Federal Representative for Langtang North and South, Plateau State
- In office May 1999 – May 2007

Senator of the Federal Republic of Nigeria from Plateau South Senatorial District
- In office May 2011 – May 2015
- Preceded by: John Nanzip Shagaya
- Succeeded by: Jeremiah Timbut Useni

Personal details
- Party: People's Democratic Party (PDP)

= Victor Lar =

Nigerian politician

Victor Rampyal Lar is a Nigerian politician who was elected Senator for the Plateau South constituency of Plateau State, Nigeria in the April 2011 national elections. Lar ran on the People's Democratic Party (PDP) platform.

Victor Lar is a Tarok from Langtang, in southern Plateau State.
He obtained a degree in political science.
Retired Lt. General Jeremiah Useni, whom Lar defeated in the 2011 election, described himself as Lar's political godfather.
As national deputy chairman for the All Nigeria People's Party (ANPP), he sponsored Lar as the successful ANPP candidate in the April 1999 election for the Langtang North and South Federal Constituency of the Federal House of Representatives.
Lar was reelected in April 2003.

Lar was one of the first politicians to declare his opposition to the bid by President Olusegun Obasanjo to change the constitution to allow for a third presidential term.
In June 2006, Lar escaped assassination when four gunmen broke into his home while he was away. The motive was unknown.
In the April 2007 elections, Lar ran for election as Governor of Plateau State on the ANPP platform, but lost to Jonah David Jang.
In October 2009, he resigned from the party.

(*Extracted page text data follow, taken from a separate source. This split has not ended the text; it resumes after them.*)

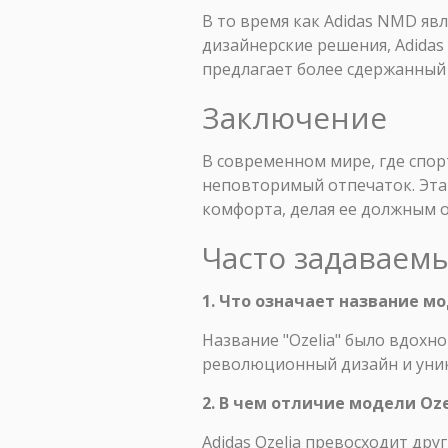
В то время как Adidas NMD яв
дизайнерские решения, Adidas
предлагает более сдержанный 
Заключение
В современном мире, где спорт
неповторимый отпечаток. Эта 
комфорта, делая ее должным о
Часто задаваем
1. Что означает название мо
Название "Ozelia" было вдохн
революционный дизайн и уник
2. В чем отличие модели Oze
Adidas Ozelia превосходит др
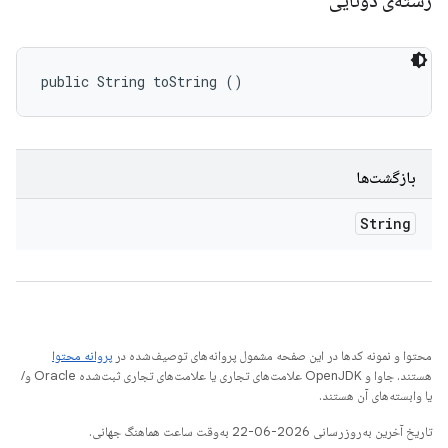
رشته‌ی دوتایی
public String toString ()
بازگشت‌ها
String
محتوا و نمونه کدها در این صفحه مشمول پروانه‌های توصیف‌شده در
پروانه محتوا
هستند. جاوا و OpenJDK علامت‌های تجاری یا علامت‌های تجاری ثبت‌شده Oracle و/
یا وابسته‌های آن هستند.
تاریخ آخرین به‌روزرسانی 2026-06-22 به‌وقت ساعت هماهنگ جهانی.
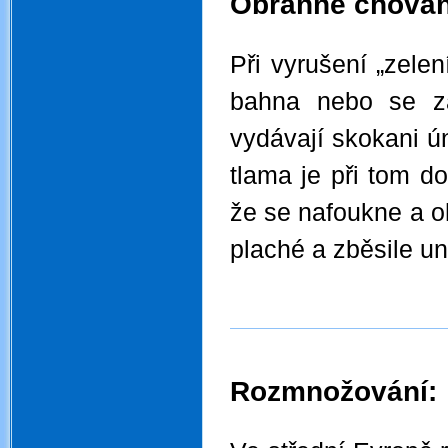
Obranné chován
.
Při vyrušení „zelen
bahna nebo se zap
vydávají skokani ú
tlama je při tom do
že se nafoukne a o
plaché a zběsile un
Rozmnožování:
.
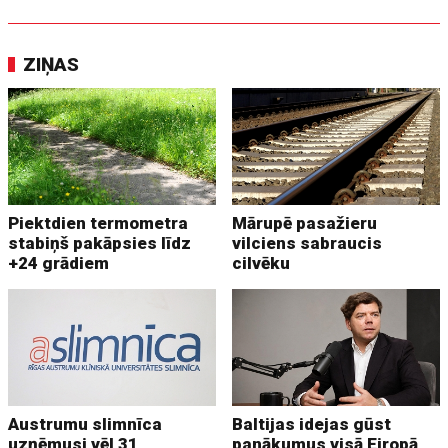
ZIŅAS
Piektdien termometra
Mārupē pasažieru
stabiņš pakāpsies līdz
vilciens sabraucis
+24 grādiem
cilvēku
Austrumu slimnīca
Baltijas idejas gūst
uzņēmusi vēl 31
panākumus visā Eiropā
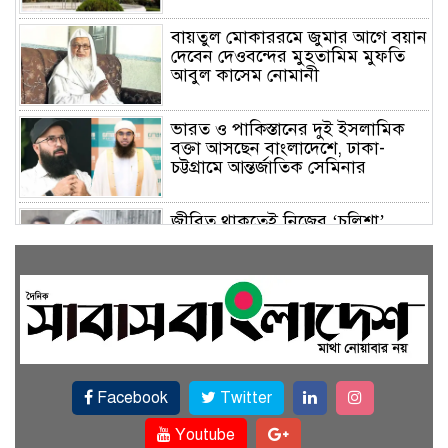
বায়তুল মোকাররমে জুমার আগে বয়ান
দেবেন দেওবন্দের মুহতামিম মুফতি
আবুল কাসেম নোমানী
ভারত ও পাকিস্তানের দুই ইসলামিক
বক্তা আসছেন বাংলাদেশে, ঢাকা-
চট্টগ্রামে আন্তর্জাতিক সেমিনার
জীবিত থাকতেই নিজের ‘চল্লিশা’
করলেন বৃদ্ধ, খেলেন ২ হাজার মানুষ
বালিয়াকান্দিতে উপজেলা প্রশাসনের
আয়োজনে জুলাই গণঅভ্যুত্থান দিবস
পালিত
Facebook
Twitter
একই জমিতে ধান, পাট, মাছ ও সবজি
চাষে সফলতার স্বপ্ন বুনছেন রাজবাড়ীর
Youtube
কৃষক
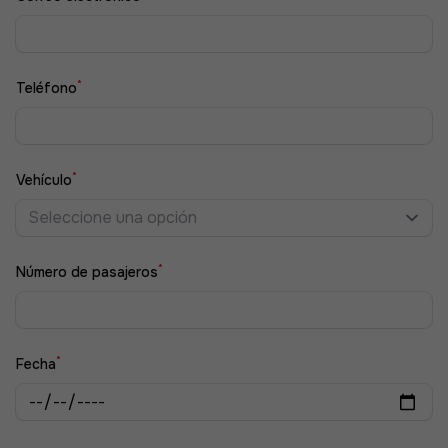
*
Teléfono
*
Vehículo
Seleccione una opción
*
Número de pasajeros
*
Fecha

In the April 2011 elections, Lar ran for the Plateau South Senatorial seat on the PDP ticket and scored 132,768 votes.
He defeated his former sponsor Jerry Useni of the Democratic People's Party (DPP), who got 97,846 votes, and the incumbent Senator John Shagaya of the Labour Party (LP), who received 72,534 votes. Both of Lar's opponents were retired army generals.